まるで自分の息子が行方不明になったような騒ぎかたで、いまも公務に戻れないほどよ。
それを聞いて貴方が前に言っていた話を思い出した……貴方の出生について詳しく調べさせてもらったの」
かた、と俺の座った椅子が音をたてた。俺が信じていたものが、全て崩れる気がした。
「貴方が子爵夫人や夫人の息子に似ているのは、貴方が彼女の息子だからではないわ」
それは、俺が何処かで恐れていた言葉であり、けれどいつでもあの子爵家でも、王宮殿でも常に感じていた違和感の正体でもあった。
◇◇◇◇◇◇◇◇◇◇◇◇◇◇◇◇◇
かつて、この国を揺るがすような王太子妃の交代劇があった。但し、それは俺たちがした規模のものではなくて、各方面への影響ははかりしれないものだったけれど。
婚約者がありながら、別の令嬢を妃に望んだのは、ウィルの父親である今の王、フリードリヒ三世陛下。しかし、令嬢は王太子とは結婚せず、辺境に住む前王の義弟である、フェリクス大公の後妻として嫁いだ。

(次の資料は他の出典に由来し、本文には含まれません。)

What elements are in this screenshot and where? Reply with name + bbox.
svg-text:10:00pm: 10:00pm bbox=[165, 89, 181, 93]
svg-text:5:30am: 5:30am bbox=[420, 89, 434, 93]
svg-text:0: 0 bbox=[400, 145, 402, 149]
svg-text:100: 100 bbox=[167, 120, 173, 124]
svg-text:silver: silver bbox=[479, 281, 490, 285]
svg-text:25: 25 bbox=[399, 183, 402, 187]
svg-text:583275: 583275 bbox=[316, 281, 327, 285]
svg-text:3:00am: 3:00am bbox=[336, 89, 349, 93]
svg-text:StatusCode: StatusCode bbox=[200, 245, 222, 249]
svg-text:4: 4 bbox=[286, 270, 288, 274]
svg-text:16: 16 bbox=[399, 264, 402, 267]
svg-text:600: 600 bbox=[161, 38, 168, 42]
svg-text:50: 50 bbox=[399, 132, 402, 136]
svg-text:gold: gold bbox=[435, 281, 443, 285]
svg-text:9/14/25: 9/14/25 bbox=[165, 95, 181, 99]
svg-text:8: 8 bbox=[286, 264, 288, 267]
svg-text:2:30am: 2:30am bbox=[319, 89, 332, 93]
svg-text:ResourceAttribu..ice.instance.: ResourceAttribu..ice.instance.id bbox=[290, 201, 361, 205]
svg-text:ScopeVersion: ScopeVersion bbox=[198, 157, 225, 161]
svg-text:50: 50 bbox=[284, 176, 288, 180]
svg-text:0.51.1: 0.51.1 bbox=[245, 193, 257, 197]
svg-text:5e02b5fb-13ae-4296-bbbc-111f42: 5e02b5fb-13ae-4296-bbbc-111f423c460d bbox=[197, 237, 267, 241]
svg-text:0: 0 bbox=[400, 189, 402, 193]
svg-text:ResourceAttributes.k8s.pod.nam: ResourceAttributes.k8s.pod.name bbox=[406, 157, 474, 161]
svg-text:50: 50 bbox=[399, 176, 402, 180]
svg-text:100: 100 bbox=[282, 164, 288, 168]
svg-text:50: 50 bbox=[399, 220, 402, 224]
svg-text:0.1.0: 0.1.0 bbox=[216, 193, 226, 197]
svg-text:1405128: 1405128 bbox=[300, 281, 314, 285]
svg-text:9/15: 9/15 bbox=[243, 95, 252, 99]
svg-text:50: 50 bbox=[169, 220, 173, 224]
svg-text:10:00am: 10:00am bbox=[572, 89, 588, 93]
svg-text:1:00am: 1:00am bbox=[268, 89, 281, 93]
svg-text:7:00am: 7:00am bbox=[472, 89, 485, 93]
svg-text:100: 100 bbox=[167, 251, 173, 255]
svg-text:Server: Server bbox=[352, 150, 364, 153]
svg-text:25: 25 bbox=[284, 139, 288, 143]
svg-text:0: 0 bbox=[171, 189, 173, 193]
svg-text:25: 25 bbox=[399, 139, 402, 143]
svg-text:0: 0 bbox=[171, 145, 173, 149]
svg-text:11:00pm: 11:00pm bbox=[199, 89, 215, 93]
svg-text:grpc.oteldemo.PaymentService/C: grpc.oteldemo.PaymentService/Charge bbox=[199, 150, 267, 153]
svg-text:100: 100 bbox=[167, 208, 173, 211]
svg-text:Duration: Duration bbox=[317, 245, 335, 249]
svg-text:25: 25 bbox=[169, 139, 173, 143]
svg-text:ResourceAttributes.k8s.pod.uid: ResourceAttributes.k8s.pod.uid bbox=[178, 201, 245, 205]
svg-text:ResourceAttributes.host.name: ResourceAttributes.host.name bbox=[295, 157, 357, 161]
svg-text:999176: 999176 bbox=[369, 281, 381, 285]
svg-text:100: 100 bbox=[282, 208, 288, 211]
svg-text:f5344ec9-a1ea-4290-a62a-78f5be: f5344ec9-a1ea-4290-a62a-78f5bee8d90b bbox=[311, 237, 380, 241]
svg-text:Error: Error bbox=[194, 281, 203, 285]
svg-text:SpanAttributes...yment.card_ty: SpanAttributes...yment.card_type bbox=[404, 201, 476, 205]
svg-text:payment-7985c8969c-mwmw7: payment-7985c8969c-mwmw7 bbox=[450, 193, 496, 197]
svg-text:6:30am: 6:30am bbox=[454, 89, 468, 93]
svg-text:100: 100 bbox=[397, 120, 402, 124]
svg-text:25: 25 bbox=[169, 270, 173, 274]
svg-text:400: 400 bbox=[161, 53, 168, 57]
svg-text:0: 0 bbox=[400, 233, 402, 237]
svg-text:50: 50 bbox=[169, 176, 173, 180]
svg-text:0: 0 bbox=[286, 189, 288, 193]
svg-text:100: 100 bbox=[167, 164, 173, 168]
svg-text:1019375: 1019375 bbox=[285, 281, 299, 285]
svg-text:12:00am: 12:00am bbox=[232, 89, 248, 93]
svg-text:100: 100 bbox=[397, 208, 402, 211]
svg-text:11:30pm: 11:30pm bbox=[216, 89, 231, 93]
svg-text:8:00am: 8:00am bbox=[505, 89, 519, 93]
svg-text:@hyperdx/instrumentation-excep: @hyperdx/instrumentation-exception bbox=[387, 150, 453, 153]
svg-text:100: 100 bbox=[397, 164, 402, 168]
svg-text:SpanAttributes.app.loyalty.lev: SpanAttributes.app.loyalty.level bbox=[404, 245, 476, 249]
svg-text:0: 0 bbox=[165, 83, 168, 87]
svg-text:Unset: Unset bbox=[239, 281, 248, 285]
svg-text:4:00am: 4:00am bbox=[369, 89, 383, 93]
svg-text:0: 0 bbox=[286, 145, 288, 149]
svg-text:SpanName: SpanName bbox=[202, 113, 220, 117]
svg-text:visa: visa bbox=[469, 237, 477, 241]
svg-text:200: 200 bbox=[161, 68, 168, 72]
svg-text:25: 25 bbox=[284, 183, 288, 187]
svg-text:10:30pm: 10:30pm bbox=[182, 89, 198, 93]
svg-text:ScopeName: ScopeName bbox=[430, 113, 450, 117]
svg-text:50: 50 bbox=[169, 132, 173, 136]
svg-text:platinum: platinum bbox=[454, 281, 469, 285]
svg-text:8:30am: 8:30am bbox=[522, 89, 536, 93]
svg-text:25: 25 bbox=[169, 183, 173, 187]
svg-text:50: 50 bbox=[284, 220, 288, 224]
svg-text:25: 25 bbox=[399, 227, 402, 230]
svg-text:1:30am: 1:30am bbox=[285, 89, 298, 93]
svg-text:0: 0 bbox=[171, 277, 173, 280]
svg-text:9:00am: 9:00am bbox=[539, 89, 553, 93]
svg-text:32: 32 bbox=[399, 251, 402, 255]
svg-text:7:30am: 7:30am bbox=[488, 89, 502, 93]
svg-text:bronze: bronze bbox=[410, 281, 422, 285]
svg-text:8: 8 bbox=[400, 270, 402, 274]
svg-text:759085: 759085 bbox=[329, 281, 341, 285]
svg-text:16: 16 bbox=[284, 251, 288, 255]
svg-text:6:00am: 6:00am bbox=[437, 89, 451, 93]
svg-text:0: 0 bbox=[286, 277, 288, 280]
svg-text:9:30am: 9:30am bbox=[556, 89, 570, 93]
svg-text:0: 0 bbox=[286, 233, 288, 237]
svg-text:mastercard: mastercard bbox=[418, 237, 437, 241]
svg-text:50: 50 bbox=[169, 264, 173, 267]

「それが今の王妃殿下の、姉君。シェーンレン男爵の娘で、あなたのお母様よ」
俺はぎょっとしてマグカップを取り落とした。がち、とマグカップは音をたててテーブルにぶつかり、僅かにテーブルには、コーヒーの雫が飛び散った。
「婚約破棄された元の婚約者はその場で自害してしまい、その責を負わされて婚約者の家は没落。それを苦にしたあなたのお母様は、フリードリヒ三世陛下と婚約しなかった。
王太子妃を担う女性が居なくなってしまったの。そこで王妃殿下が代わってその職務を担うことになった。
シェーンレン男爵には他に子供はいなかったから、事実上男爵家もまた断絶ね」
姉を愛したフリードリヒ三世と、愛の無い結婚をした王妃殿下。しかし、その姉は17年前に、夫であるフェリクス大公とともにこの世を去っていた。
「王都に向かう途中、山賊に襲われて崖から馬車が転落したの。生まれたばかりの大公の息子は行方不明でいまも、見つかっていない」
ひた、と編集長が俺を見た。
「大公の領地は全てゲノーム公爵が管理しているわ。でも、王妃殿下はけしてそれをゲノーム公爵に与えてはいない……まるで本当の持ち主が現れるのを知っているようにね」
亡くなったアルゼリア子爵は、多くの借金をしていた。フェリクス大公の母方の従妹にあたるアルゼリア子爵夫人は、その借金を全て一度に返済し、それと引き換えのように生まれたばかりの三男に聖霊の祝福を受けさせ、ダニエルと名付けた。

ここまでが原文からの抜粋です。